Records
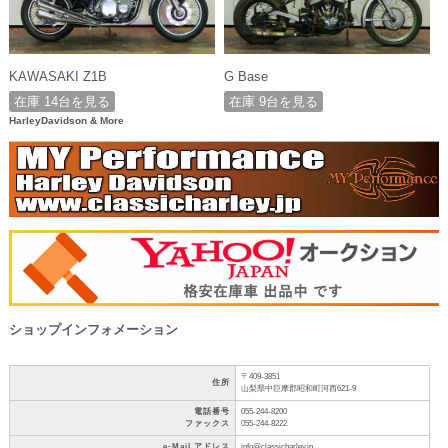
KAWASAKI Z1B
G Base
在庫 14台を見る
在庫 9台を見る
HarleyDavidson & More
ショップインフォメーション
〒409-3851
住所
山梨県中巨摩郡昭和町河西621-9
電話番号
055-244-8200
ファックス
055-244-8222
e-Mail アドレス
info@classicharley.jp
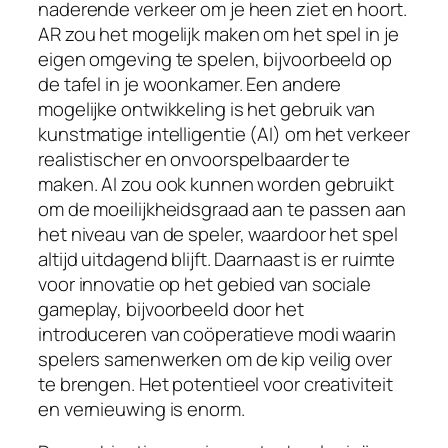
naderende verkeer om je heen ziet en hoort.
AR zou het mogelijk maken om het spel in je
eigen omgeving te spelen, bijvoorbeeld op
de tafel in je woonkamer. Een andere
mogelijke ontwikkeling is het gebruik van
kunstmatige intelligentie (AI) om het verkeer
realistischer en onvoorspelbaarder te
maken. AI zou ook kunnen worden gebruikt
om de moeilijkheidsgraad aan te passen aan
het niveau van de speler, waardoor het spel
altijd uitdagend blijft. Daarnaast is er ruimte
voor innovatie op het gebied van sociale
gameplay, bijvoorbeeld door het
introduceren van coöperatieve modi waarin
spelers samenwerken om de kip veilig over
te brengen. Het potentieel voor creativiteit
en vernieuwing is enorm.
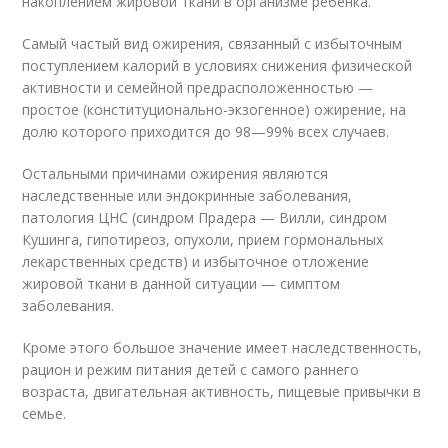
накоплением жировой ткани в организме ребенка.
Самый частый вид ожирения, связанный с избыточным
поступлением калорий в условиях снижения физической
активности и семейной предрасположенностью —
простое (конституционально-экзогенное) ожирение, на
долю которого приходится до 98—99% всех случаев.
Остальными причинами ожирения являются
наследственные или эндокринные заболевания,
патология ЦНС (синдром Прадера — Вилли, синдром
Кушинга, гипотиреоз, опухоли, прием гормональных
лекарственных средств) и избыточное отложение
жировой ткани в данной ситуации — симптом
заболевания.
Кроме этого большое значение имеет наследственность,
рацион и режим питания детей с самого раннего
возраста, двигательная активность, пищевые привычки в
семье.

Description of the task
Without the pictures, extract every entry verbatim.

Reply to the task
KAWASAKI Z1B
G Base
在庫 14台を見る
在庫 9台を見る
HarleyDavidson & More
ショップインフォメーション
〒409-3851
住所
山梨県中巨摩郡昭和町河西621-9
電話番号
055-244-8200
ファックス
055-244-8222
e-Mail アドレス
info@classicharley.jp
naderende verkeer om je heen ziet en hoort.
AR zou het mogelijk maken om het spel in je
eigen omgeving te spelen, bijvoorbeeld op
de tafel in je woonkamer. Een andere
mogelijke ontwikkeling is het gebruik van
kunstmatige intelligentie (AI) om het verkeer
realistischer en onvoorspelbaarder te
maken. AI zou ook kunnen worden gebruikt
om de moeilijkheidsgraad aan te passen aan
het niveau van de speler, waardoor het spel
altijd uitdagend blijft. Daarnaast is er ruimte
voor innovatie op het gebied van sociale
gameplay, bijvoorbeeld door het
introduceren van coöperatieve modi waarin
spelers samenwerken om de kip veilig over
te brengen. Het potentieel voor creativiteit
en vernieuwing is enorm.
накоплением жировой ткани в организме ребенка.
Самый частый вид ожирения, связанный с избыточным
поступлением калорий в условиях снижения физической
активности и семейной предрасположенностью —
простое (конституционально-экзогенное) ожирение, на
долю которого приходится до 98—99% всех случаев.
Остальными причинами ожирения являются
наследственные или эндокринные заболевания,
патология ЦНС (синдром Прадера — Вилли, синдром
Кушинга, гипотиреоз, опухоли, прием гормональных
лекарственных средств) и избыточное отложение
жировой ткани в данной ситуации — симптом
заболевания.
Кроме этого большое значение имеет наследственность,
рацион и режим питания детей с самого раннего
возраста, двигательная активность, пищевые привычки в
семье.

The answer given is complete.